[[ Provided entries open ]]

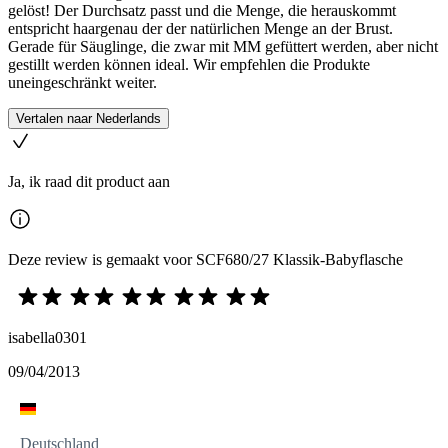
gelöst! Der Durchsatz passt und die Menge, die herauskommt
entspricht haargenau der der natürlichen Menge an der Brust.
Gerade für Säuglinge, die zwar mit MM gefüttert werden, aber nicht
gestillt werden können ideal. Wir empfehlen die Produkte
uneingeschränkt weiter.
Vertalen naar Nederlands
Ja, ik raad dit product aan
Deze review is gemaakt voor SCF680/27 Klassik-Babyflasche
isabella0301
09/04/2013
Deutschland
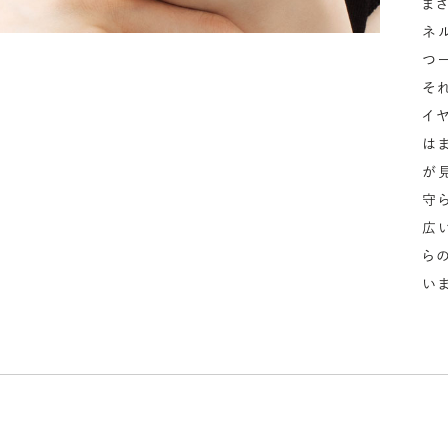
ま
ネ
指
つ
選
そ
お
イ
詳
は
が
守
広
ら
い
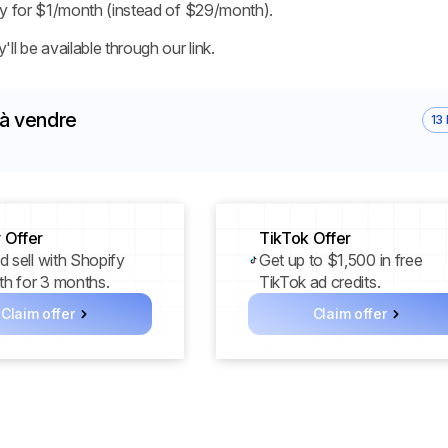
pify for $1/month (instead of $29/month).
l be available through our link.
 à vendre
13 
 Offer
TikTok Offer
d sell with Shopify
Get up to $1,500 in free
h for 3 months.
TikTok ad credits.
Claim offer
Claim offer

[[ Provided entries closed ]]

Omit the pictures; print the records above exactly.

**Result of the task**
gelöst! Der Durchsatz passt und die Menge, die herauskommt
entspricht haargenau der der natürlichen Menge an der Brust.
Gerade für Säuglinge, die zwar mit MM gefüttert werden, aber nicht
gestillt werden können ideal. Wir empfehlen die Produkte
uneingeschränkt weiter.
Vertalen naar Nederlands
Ja, ik raad dit product aan
Deze review is gemaakt voor SCF680/27 Klassik-Babyflasche
isabella0301
09/04/2013
Deutschland
ま
ネ
指
つ
選
そ
お
イ
詳
は
が
守
広
ら
い
pify for $1/month (instead of $29/month).
l be available through our link.
 à vendre
13 
 Offer
TikTok Offer
d sell with Shopify
Get up to $1,500 in free
h for 3 months.
TikTok ad credits.
Claim offer
Claim offer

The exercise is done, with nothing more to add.